Unité territoriale autonome de Gagaouzie

Avtonom Territorial Bölümlüü Gagauziya (gag)
Unitatea Teritorială Autonomă Găgăuzia (ro)
Автономное территориальное образование Гагаузия (ru)


Armoiries

Drapeau
Administration
Statut politique Région autonome de la Moldavie
Capitale Comrat
46° 19′ N, 28° 40′ E
Gouvernement
- Gouverneur

Irina Vlah (depuis le 15 avril 2015)
Démographie
Population 134 535 hab.[1] (2014)
Densité 73 hab./km2
Langue(s) Gagaouze, roumain, russe
Géographie
Coordonnées 46° 18′ 59″ nord, 28° 39′ 59″ est
Superficie 1 832 km2

    Géographie

    Le territoire gagaouze, qui s'étend sur 1 830 kilomètres carrés répartis sur quatre territoires non contigus, regroupe une quinzaine de communes regroupées en trois districts (dolay) : Comrat, Ceadîr-Lunga et Vulcănești.

    Population

    Évolution de la population
    AnnéePop.±%
    1959104 449    
    1970142 979+36.9%
    1979152 850+6.9%
    1989163 533+7.0%
    2004155 646−4.8%
    2014134 535−13.6%
    Source : Recensements[1]

    En 2014, la Gagaouzie compte 134 535 habitants dont 83,8 % de Gagaouzes, 4,9 % de Bulgares, 4,7 % de Moldaves, 3,2 % de Russes, 2,5 % d'Ukrainiens et 0,9 % de personnes d'une autre ethnie[1].

    Par ailleurs, 80,4 % de la population se déclare de langue maternelle gagaouze, 9,9 % de langue russe, 4,1 % de langue bulgare, 3,8 % de langue moldave/roumaine, 1,3 % de langue ukrainienne et 0,5 % d'une autre langue maternelle[1]. Le russe est, officiellement, « langue de communication interethnique » et une des langues d'enseignement[2].

    Les Gagaouzes (en turc : Gök-Oğuz « Oghouzes bleus/célestes ») sont une population initialement turcophone, largement russifiée durant les XIXe et XXe siècles et culturellement distincte des Turcs : elle est chrétienne orthodoxe et sa langue est très proche de la langue turque parlée en Anatolie, mais imprégnée de mots bulgares et roumains.

    La ville de Comrat est la capitale de la région autonome, avec près de 15 % de la population de la région (20 113 habitants en 2014)[3].

    Histoire

    Carte de la Gagaouzie avec les trois dolay de Comrat, Ceadîr-Lunga et Vulcănești ; les noms figurent en roumain, gök-oğuz, et russe translittéré en caractères latins.
    Panneau marquant l'entrée dans le territoire autonome de Gagaouzie.
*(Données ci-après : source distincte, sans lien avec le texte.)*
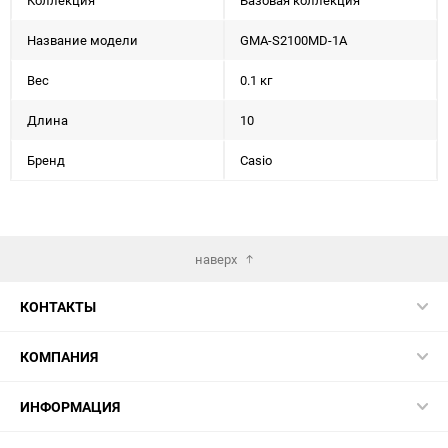
Коллекция
Базовая коллекция
Название модели
GMA-S2100MD-1A
Вес
0.1 кг
Длина
10
Бренд
Casio
наверх
КОНТАКТЫ
КОМПАНИЯ
ИНФОРМАЦИЯ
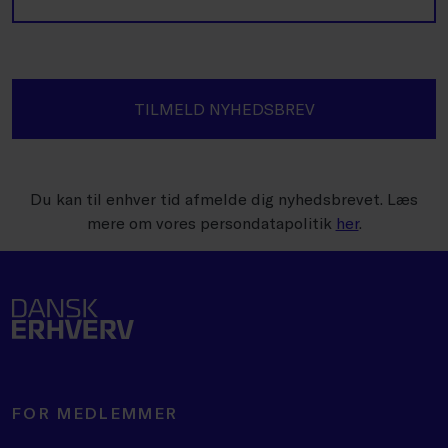
TILMELD NYHEDSBREV
Du kan til enhver tid afmelde dig nyhedsbrevet. Læs
mere om vores persondatapolitik
her
.
FOR MEDLEMMER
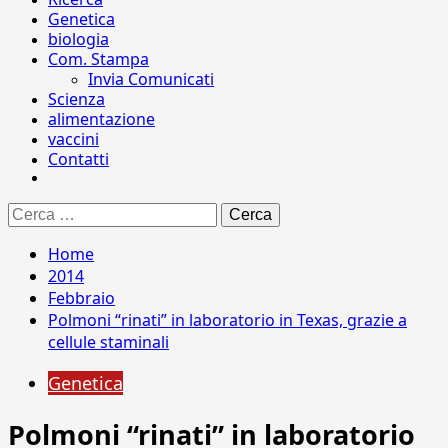
Genetica
biologia
Com. Stampa
Invia Comunicati
Scienza
alimentazione
vaccini
Contatti
Ricerca
per:
Home
2014
Febbraio
Polmoni “rinati” in laboratorio in Texas, grazie a
cellule staminali
Genetica
Polmoni “rinati” in laboratorio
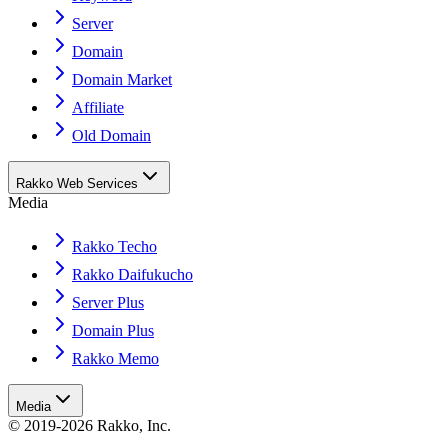
Server
Domain
Domain Market
Affiliate
Old Domain
Rakko Web Services
Media
Rakko Techo
Rakko Daifukucho
Server Plus
Domain Plus
Rakko Memo
Media
© 2019-2026 Rakko, Inc.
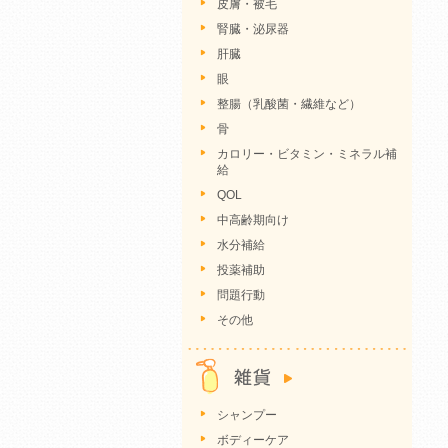
皮膚・被毛
腎臓・泌尿器
肝臓
眼
整腸（乳酸菌・繊維など）
骨
カロリー・ビタミン・ミネラル補
給
QOL
中高齢期向け
水分補給
投薬補助
問題行動
その他
シャンプー
ボディーケア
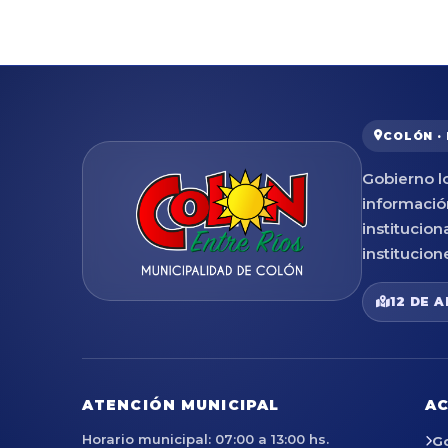
COLÓN ·
Gobierno lo
informació
institucion
institucion
12 DE A
ATENCIÓN MUNICIPAL
AC
Horario municipal: 07:00 a 13:00 hs.
G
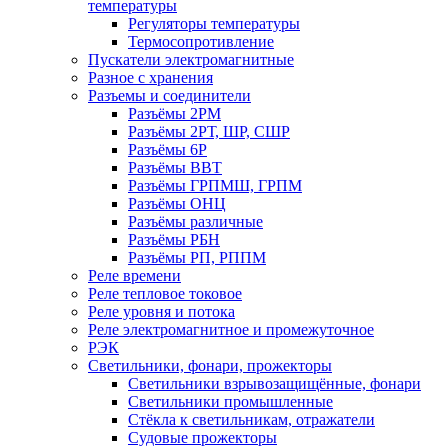
температуры
Регуляторы температуры
Термосопротивление
Пускатели электромагнитные
Разное с хранения
Разъемы и соединители
Разъёмы 2РМ
Разъёмы 2РТ, ШР, СШР
Разъёмы 6Р
Разъёмы ВВТ
Разъёмы ГРПМШ, ГРПМ
Разъёмы ОНЦ
Разъёмы различные
Разъёмы РБН
Разъёмы РП, РППМ
Реле времени
Реле тепловое токовое
Реле уровня и потока
Реле электромагнитное и промежуточное
РЭК
Светильники, фонари, прожекторы
Светильники взрывозащищённые, фонари
Светильники промышленные
Стёкла к светильникам, отражатели
Судовые прожекторы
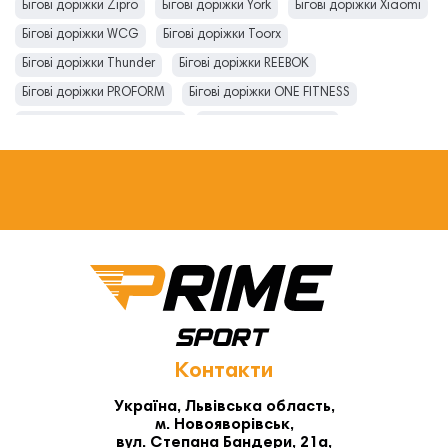
Бігові доріжки Zipro
Бігові доріжки York
Бігові доріжки Xiaomi
Бігові доріжки WCG
Бігові доріжки Toorx
Бігові доріжки Thunder
Бігові доріжки REEBOK
Бігові доріжки PROFORM
Бігові доріжки ONE FITNESS
Бігові доріжки NordicTrack
Бігові доріжки NOHRD
Бігові доріжки MASTER
Бігові доріжки Kettler
Бігові доріжки Jkexer
Бігові доріжки inSPORTline
Бігові доріжки Horizon
Бігові доріжки Hop-Sport
Бігові доріжки HMS
Бігові доріжки GYMTEK
Бігові доріжки Everfit
Бігові доріжки DelSport
Бігові доріжки Bowflex
Бігові доріжки Body Sculpture
Бігові доріжки BH Fitness
Контакти
Україна, Львівська область,
м. Новояворівськ,
вул. Степана Бандери, 21а,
    Jusqu'en 1812, les Gökoğuz (« Oghouzes du ciel bleu » en turc), Гаговцъ (Gagovtsy) en bulgare (et russe), Găgăuți en roumain, vivaient dans la région de Dobroudja au Sud des bouches du Danube, dépendaient religieusement de l'exarchat de Brăila du Patriarcat de Constantinople et utilisaient l'alphabet grec pour transcrire leur langue. Cette année-là, à la suite de l'annexion par l'Empire russe du Boudjak situé au nord des bouches du Danube (au traité de Bucarest), un échange de populations eut lieu : les Tatars et les Turcs du Boudjak, musulmans, furent expulsés vers la Dobroudja restée ottomane (aujourd'hui partagée entre la Roumanie et la Bulgarie) tandis que des Gagaouzes et des Bulgares de Dobroudja, orthodoxes, vinrent s'installer à leur place dans le Boudjak, dans la nouvelle province russe de Bessarabie (aujourd'hui partagée entre la Moldavie et l'Ukraine)[4].

    Là, les Gagaouzes relevaient désormais (et jusqu'à nos jours) du Patriarcat de Moscou. Des écoles en langue russe furent ouvertes pour eux et en 1895, une variante de l'alphabet cyrillique fut créée par Mihail Çakir pour leur langue. Petit à petit, la langue turque gök-oğuze a reculé face au russe et au bulgare, sans disparaître pour autant. C'est pourquoi le nombre de Gagaouzes, dans les recensements russes et roumains des XIXe et XXe siècles, fluctue souvent, les Gagaouzes étant parfois comptés comme Bulgares ou comme Russes. En 1918, lorsque la république démocratique moldave nouvellement proclamée s'unit à la Roumanie, les Gagaouzes passèrent à l'alphabet roumain, puis à l'alphabet Çakir latin, pour finalement repasser, après l'annexion de la région par l'URSS en 1940, à l'alphabet cyrillique (sous divers formes, russe ou moldave). Aujourd'hui, ils utilisent l'alphabet gagaouze moderne, proche de celui utilisé par le turc.

    Revendications gagaouzes sur le territoire moldave, formulées par Stepan Topal en 1991.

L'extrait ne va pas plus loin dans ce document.